Imaging of intracranial venous thrombosis
The appearance of venous sinus thrombus on unenhanced CT is variable depending on the age of the clot and the patient’s hydration status. Noncontrast CT may show high-attenuation thrombus within a superficial or deep venous sinus (often, the superior sagittal sinus), with or without associated venous infarction that may or may not have hemorrhaged.
In cortical vein thrombosis, linear, irregular, high-attenuation material within the vein is known as the “cord” sign. The triangular hyperdensity associated with superior sagittal sinus thrombosis is referred to as the “delta” sign.
Venous sinus thrombosis should always be considered in the setting of a peripheral hemorrhage or infarct that does not correspond to a typical arterial distribution.
Deep system thrombosis (involving the paired internal cerebral veins, vein of Galen, or straight sinus) should be included in the differential diagnosis of bilateral thalamic infarction in addition to occlusion of the artery of Percheron.
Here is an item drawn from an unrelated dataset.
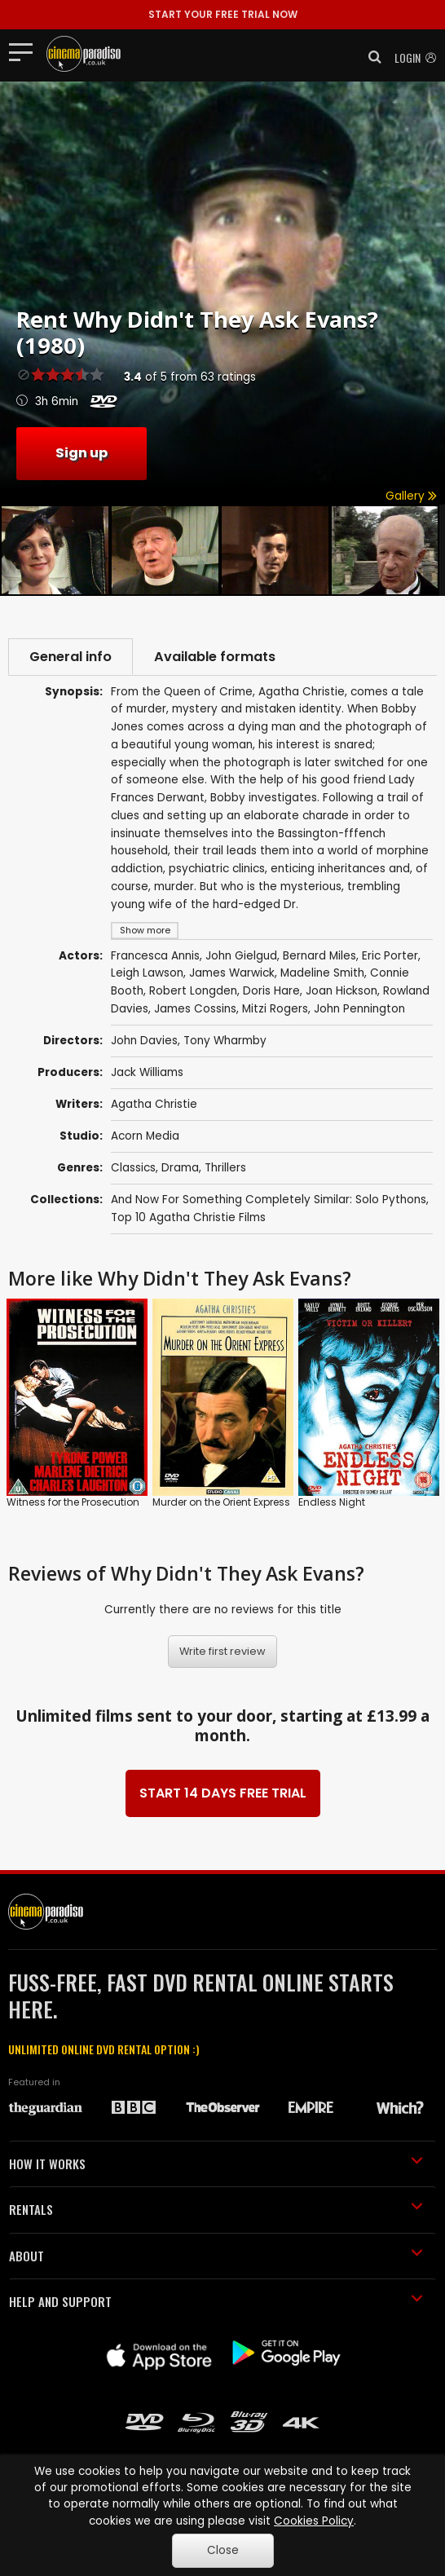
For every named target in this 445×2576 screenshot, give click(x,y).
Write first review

In comparison to unenhanced CT, contrast CT venography (CTV) is superior for delineation of the site and extent of sinus thrombosis. If thrombus is present within the superior sagittal sinus, axial images will demonstrate a central filling defect outlined by a rim of enhancement (the “empty delta” sign).
There are several potential challenges in interpreting CTV. Venous sinus filling defects from normal arachnoid granulations may create false positives. Conversely, hyperdense clot may simulate a patent sinus, resulting in a false negative study. Thus, it is imperative to compare CTV images with noncontrast CT images. Appropriate timing of the contrast bolus (ideally a 45–50-second delay) is also an important technical consideration.
On MR imaging, thrombus demonstrates increased signal on T1-weighted images and loss of normal flow void on T2-weighted sequences and time-of flight MR venogram (MRV).
False positives on MRV can be caused by slow flow. In addition, T1 shine-through from methemoglobin-containing thrombus may mimic flow, leading to false negatives. Comparison between contrast-enhanced and noncontrast T1-weighted images is therefore useful in resolving these potential pitfalls.
The signal characteristics of thrombus vary over time. Subacute thrombus exhibits high signal intensity on T1-weighted images, while acute and chronic clots tend to be isointense to venous blood. Arachnoid granulations present as filling defects within the dural venous sinuses, though often assume a more discrete lobulated round appearance as compared to thrombus.
Gradient echo images are useful to detect susceptibility “blooming” effect associated with paramagnetic components within blood products.